Summary
- Walter Bloomberg reported that Morgan Stanley believes recent risk has largely been priced in and that the S&P 500 correction is nearly over.
- Michael Wilson said a roughly 7%% rebound, 15%% earnings growth, and 20%% forward growth are supporting the market.
- Morgan Stanley said a buy-the-dip strategy remains effective during short-term pullbacks, while recommending greater exposure to cyclical stocks and high-quality growth stocks and flagging the possibility that the energy sector has already peaked.
Forecast Trend Report by Period



The recent correction in U.S. stocks may be entering its final stage.
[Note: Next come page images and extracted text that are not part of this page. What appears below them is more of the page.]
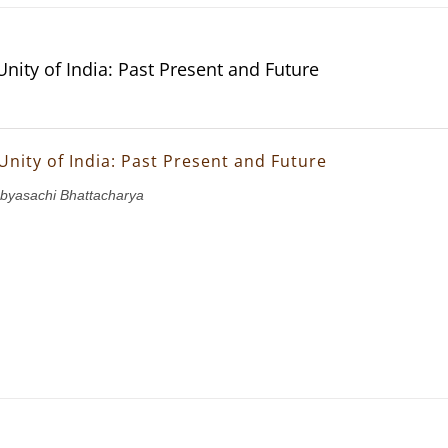
Unity of India: Past Present and Future
Unity of India: Past Present and Future
abyasachi Bhattacharya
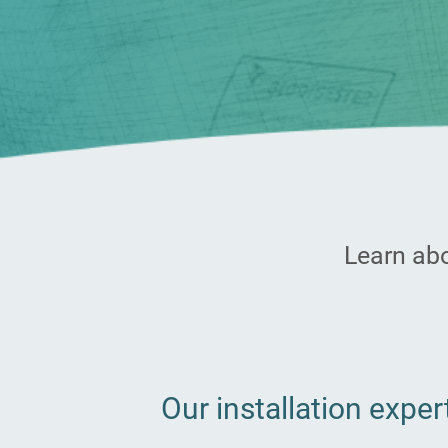
Learn abo
Our installation exper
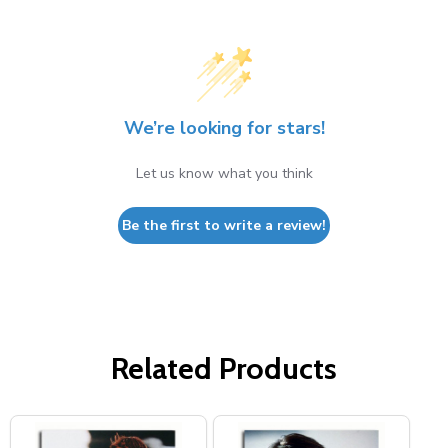
We’re looking for stars!
Let us know what you think
Be the first to write a review!
Related Products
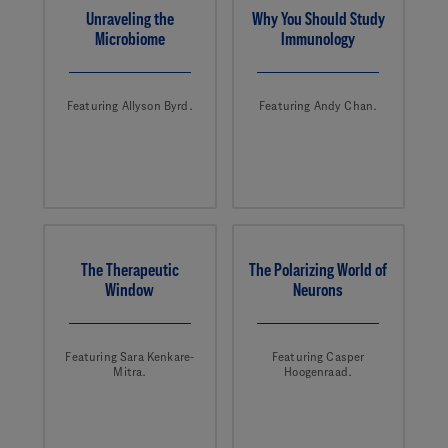
Unraveling the
Why You Should Study
Microbiome
Immunology
Featuring Allyson Byrd.
Featuring Andy Chan.
The Therapeutic
The Polarizing World of
Window
Neurons
Featuring Sara Kenkare-
Featuring Casper
Mitra.
Hoogenraad.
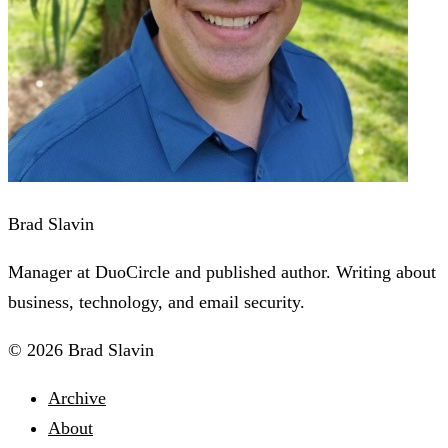
Brad Slavin
Manager at DuoCircle and published author. Writing about
business, technology, and email security.
© 2026 Brad Slavin
Archive
About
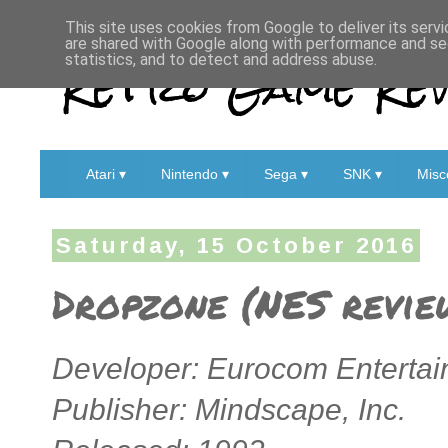
This site uses cookies from Google to deliver its servi
are shared with Google along with performance and sec
Retro Game Rev
statistics, and to detect and address abuse.
Atari ▾
Nintendo ▾
Sega ▾
SNK ▾
Misc
Saturday, 15 October 2016
Dropzone (NES revie
Developer: Eurocom Entertai
Publisher: Mindscape, Inc.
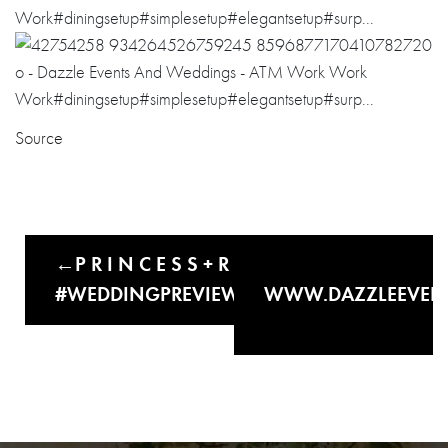
Source
P R I N C E S S + R O N N I E
#WEDDINGPREVIEW#UNTOUCHEDPI…
WWW.DAZZLEEVEN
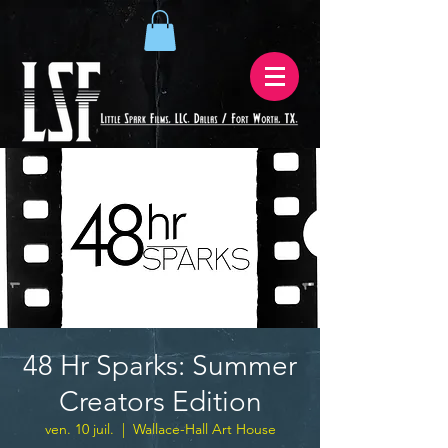
48 Hr Sparks: Summer
Creators Edition
ven. 10 juil.
  |  
Wallace-Hall Art House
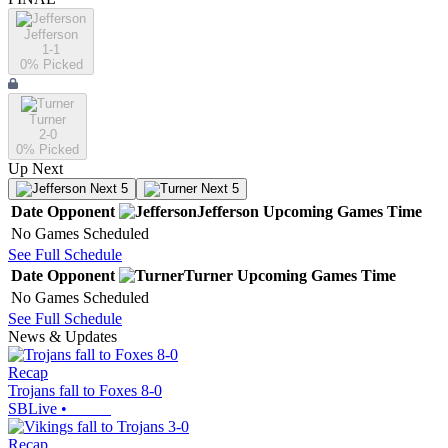
Jefferson
1-1
0
% Picked
Turner
2-0
0
% Picked
Up Next
Next 5
Next 5
Date
Opponent
Jefferson
Upcoming
Games
Time
No Games Scheduled
See Full Schedule
Date
Opponent
Turner
Upcoming
Games
Time
No Games Scheduled
See Full Schedule
News & Updates
Recap
Trojans fall to Foxes 8-0
SBLive
•
Recap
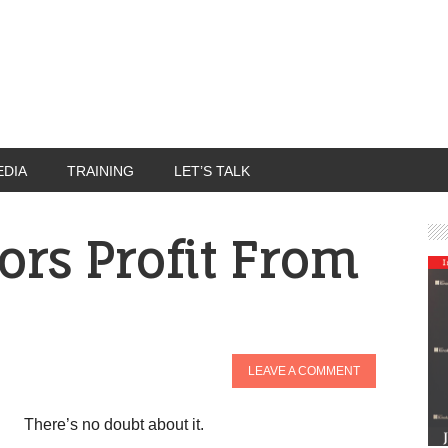
EDIA
TRAINING
LET’S TALK
ors Profit From
LEAVE A COMMENT
There’s no doubt about it.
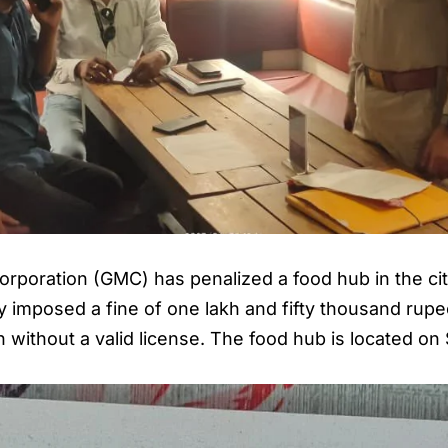
poration (GMC) has penalized a food hub in the city 
 imposed a fine of one lakh and fifty thousand rupee
h without a valid license. The food hub is located o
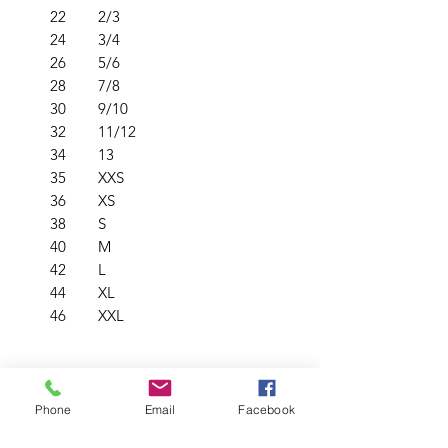
22
2/3
24
3/4
26
5/6
28
7/8
30
9/10
32
11/12
34
13
35
XXS
36
XS
38
S
40
M
42
L
44
XL
46
XXL
PRODUCT INFO
Phone
Email
Facebook
Crew neck
RETURN & REFUND POLICY
Raglan sleeves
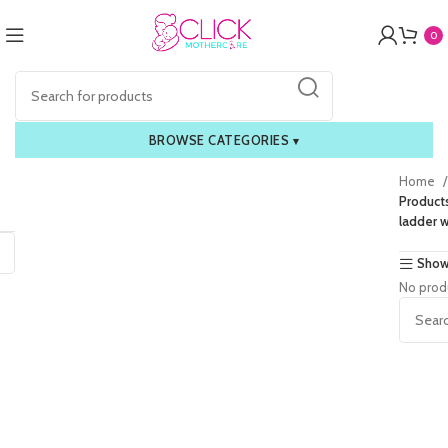
0
BROWSE CATEGORIES
▾
Home
Products
ladder w
Show
No prod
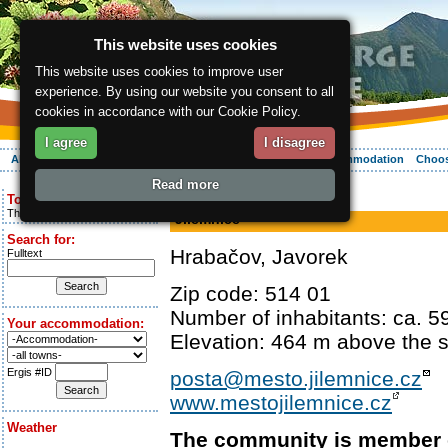
This website uses cookies
This website uses cookies to improve user
experience. By using our website you consent to all
cookies in accordance with our Cookie Policy.
I agree
I disagree
About the region
Activities
Relaxing
Your vacation
Accommodation
Choos
Read more
ergis.cz
> Jilemnice
Today is:
Thursday 6.08.2026
Jilemnice
Search for:
Hrabačov, Javorek
Fulltext
Zip code: 514 01
Number of inhabitants: ca. 5
Your accommodation:
Elevation: 464 m above the s
Ergis #ID
posta@mesto.jilemnice.cz
www.mestojilemnice.cz
Weather
The community is member 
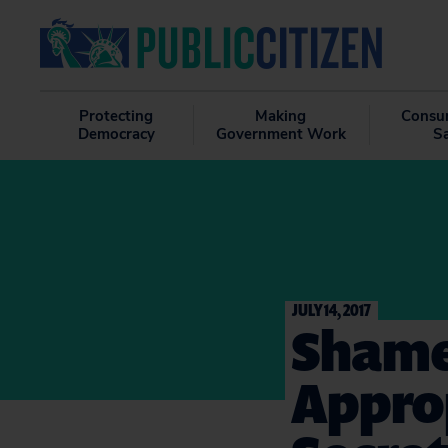
Protecting
Making
Consu
Democracy
Government Work
S
JULY 14, 2017
Shame
Approp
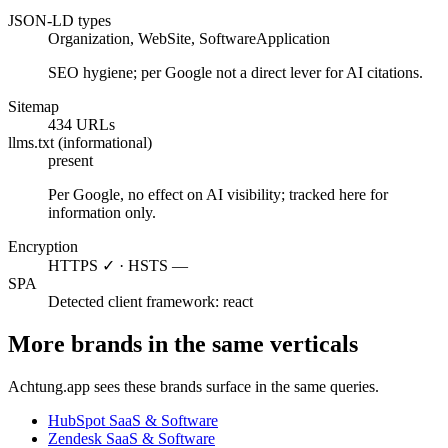
JSON-LD types
Organization, WebSite, SoftwareApplication
SEO hygiene; per Google not a direct lever for AI citations.
Sitemap
434 URLs
llms.txt (informational)
present
Per Google, no effect on AI visibility; tracked here for
information only.
Encryption
HTTPS ✓ · HSTS —
SPA
Detected client framework: react
More brands in the same verticals
Achtung.app sees these brands surface in the same queries.
HubSpot
SaaS & Software
Zendesk
SaaS & Software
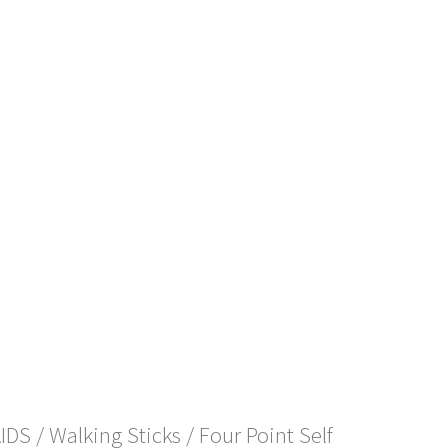
AIDS
/
Walking Sticks
/ Four Point Self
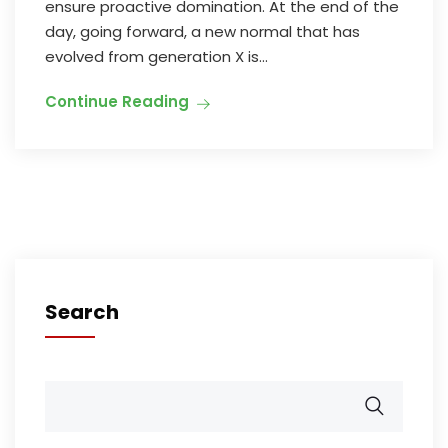
ensure proactive domination. At the end of the
day, going forward, a new normal that has
evolved from generation X is...
Continue Reading
Search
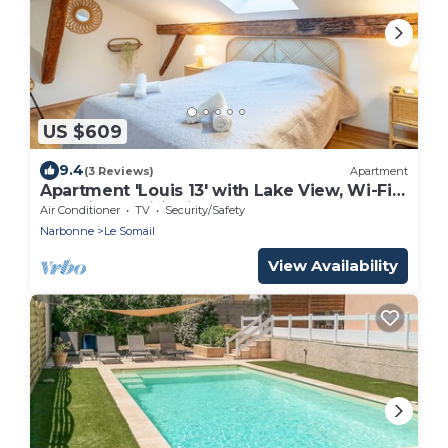
US $609
9.4
(3 Reviews)
Apartment
Apartment 'Louis 13' with Lake View, Wi-Fi
and Air Conditioning
Air Conditioner
TV
Security/Safety
Narbonne
Le Somail
View Availability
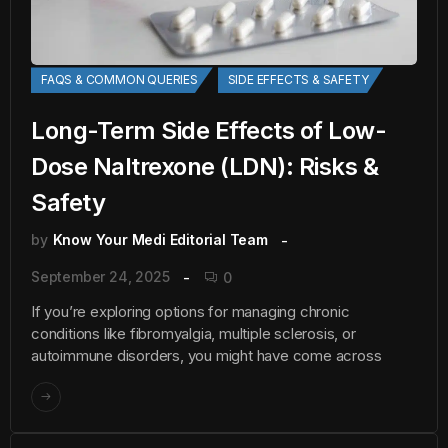
FAQS & COMMON QUERIES
SIDE EFFECTS & SAFETY
Long-Term Side Effects of Low-
Dose Naltrexone (LDN): Risks &
Safety
by
Know Your Medi Editorial Team
September 24, 2025
0
If you’re exploring options for managing chronic
conditions like fibromyalgia, multiple sclerosis, or
autoimmune disorders, you might have come across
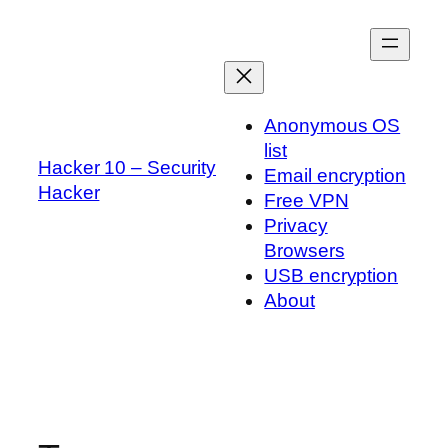
Skip
to
content
Anonymous OS
list
Hacker 10 – Security
Email encryption
Hacker
Free VPN
Privacy
Browsers
USB encryption
About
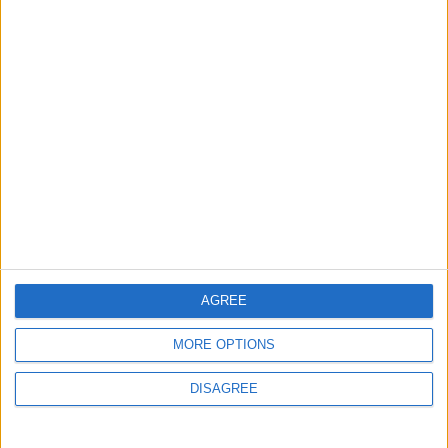
British Association for Shooting and
Conservation (BASC)
AGREE
MORE OPTIONS
DISAGREE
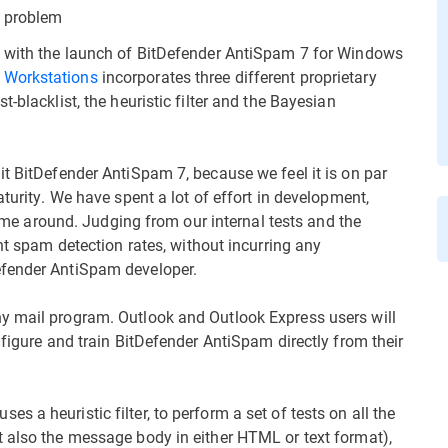
d problem
, with the launch of BitDefender AntiSpam 7 for Windows
 Workstations
incorporates three different proprietary
-blacklist, the heuristic filter and the Bayesian
it BitDefender AntiSpam 7, because we feel it is on par
turity. We have spent a lot of effort in development,
 time around. Judging from our internal tests and the
nt spam detection rates, without incurring any
efender AntiSpam developer.
y mail program. Outlook and Outlook Express users will
nfigure and train BitDefender AntiSpam directly from their
 a heuristic filter, to perform a set of tests on all the
 also the message body in either HTML or text format),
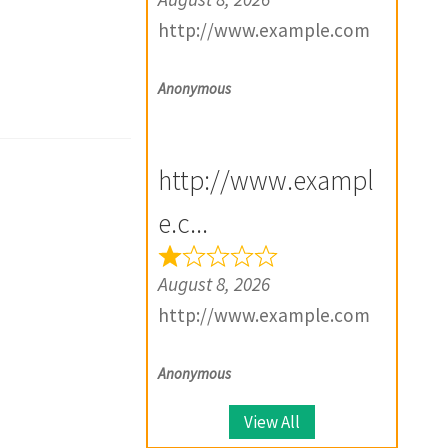
http://www.example.com
Anonymous
http://www.exampl
e.c...
August 8, 2026
http://www.example.com
Anonymous
View All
Walter Bloomberg, a financial news account on X, reported on March 13 that Morgan Stanley sees the S&P 500 correction as nearly complete, with much of the recent risk already priced in.
Michael Wilson, a Morgan Stanley strategist, cited the index's roughly 7% rebound from its low and its ability to hold key support levels as signs the correction could be close to ending.
Wilson also said corporate earnings remain supportive. Profit growth of about 15% and forward growth of around 20% are helping underpin the market. He advised investors to buy short-term dips.
On strategy, Morgan Stanley recommended increasing exposure to cyclical stocks and high-quality growth shares. It also said the energy sector may already have topped out.